Billingsley Kimberley J, Meredith Melissa, Daida Kensuke, Jerez Pilar Alvarez, Negi Shloka, Malik Laksh, Genner Rylee M, Moller Abraham, Zheng Xinchang, Gibson Sophia B, Mastoras Mira, Baker Breeana, Kouam Cedric, Paquette Kimberly, Jarreau Paige, Makarious Mary B, Moore Anni, Hong Samantha, Vitale Dan, Shah Syed, Monlong Jean, Pantazis Caroline B, Asri Mobin, Shafin Kishwar, Carnevali Paolo, Marenco Stefano, Auluck Pavan, Mandal Ajeet, Miga Karen H, Rhie Arang, Reed Xylena, Ding Jinhui, Cookson Mark R, Nalls Mike, Singleton Andrew, Miller Danny E, Chaisson Mark, Timp Winston, Gibbs J Raphael, Phillippy Adam M, Kolmogorov Mikhail, Jain Miten, Sedlazeck Fritz J, Paten Benedict, Blauwendraat Cornelis
Center for Alzheimer's and Related Dementias, National Institute on Aging and National Institute of Neurological Disorders and Stroke, National Institutes of Health, Bethesda, MD, USA.
UC Santa Cruz Genomics Institute, Santa Cruz, CA, USA.
bioRxiv. 2024 Dec 17:2024.12.16.628723. doi: 10.1101/2024.12.16.628723.
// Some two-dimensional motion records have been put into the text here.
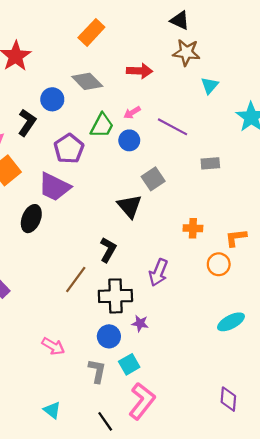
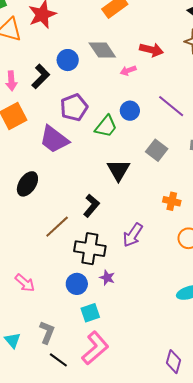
pink arrow: (132, 113) -> (128, 71), moved
green trapezoid: (102, 125) -> (106, 126), moved
gray square: (153, 179) -> (157, 150), moved, turned -30
black ellipse: (31, 219) -> (27, 184), moved
gray L-shape: (97, 371) -> (47, 332), moved
black line: (105, 421) -> (58, 360), turned -30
Structural variants (SVs) drive gene expression in the human brain and are causative of many neurological conditions. However, most existing genetic studies have been based on short-read sequencing methods, which capture fewer than half of the SVs present in any one individual. Long-read sequencing (LRS) enhances our ability to detect disease-associated and functionally relevant structural variants (SVs); however, its application in large-scale genomic studies has been limited by challenges in sample preparation and high costs. Here, we leverage a new scalable wet-lab protocol and computational pipeline for whole-genome Oxford Nanopore Technologies sequencing and apply it to neurologically normal control samples from the North American Brain Expression Consortium (NABEC) (European ancestry) and Human Brain Collection Core (HBCC) (African or African admixed ancestry) cohorts. Through this work, we present a publicly available long-read resource from 351 human brain samples (median N50: 27 Kbp and at an average depth of ~40x genome coverage). We discover approximately 234,905 SVs and produce locally phased assemblies that cover 95% of all protein-coding genes in GRCh38. Utilizing matched expression datasets for these samples, we apply quantitative trait locus (QTL) analyses and identify SVs that impact gene expression in post-mortem frontal cortex brain tissue. Further, we determine haplotype-specific methylation signatures at millions of CpGs and, with this data, identify cis-acting SVs. In summary, these results highlight that large-scale LRS can identify complex regulatory mechanisms in the brain that were inaccessible using previous approaches. We believe this new resource provides a critical step toward understanding the biological effects of genetic variation in the human brain.
结构变异(SVs)驱动人类大脑中的基因表达,并导致许多神经系统疾病。然而,大多数现有的基因研究都基于短读长测序方法,这种方法捕获的任何一个个体中存在的SVs不到一半。长读长测序(LRS)增强了我们检测与疾病相关和功能相关的结构变异(SVs)的能力;然而,其在大规模基因组研究中的应用受到样本制备挑战和高成本的限制。在这里,我们利用一种新的可扩展湿实验室方案和计算流程进行全基因组牛津纳米孔技术测序,并将其应用于来自北美大脑表达联盟(NABEC)(欧洲血统)和人类大脑收集核心(HBCC)(非洲或非洲混合血统)队列的神经正常对照样本。通过这项工作,我们展示了一个来自351个人类大脑样本的公开可用长读长资源(中位数N50:27 Kbp,平均基因组覆盖深度约为40倍)。我们发现了大约234,905个SVs,并生成了覆盖GRCh38中所有蛋白质编码基因95%的局部定相组装。利用这些样本的匹配表达数据集,我们进行数量性状基因座(QTL)分析,并识别影响死后额叶皮质脑组织中基因表达的SVs。此外,我们确定了数百万个CpG位点的单倍型特异性甲基化特征,并利用这些数据识别顺式作用SVs。总之,这些结果突出表明,大规模LRS可以识别以前方法无法触及的大脑中复杂的调控机制。我们相信,这个新资源为理解人类大脑中遗传变异的生物学效应迈出了关键一步。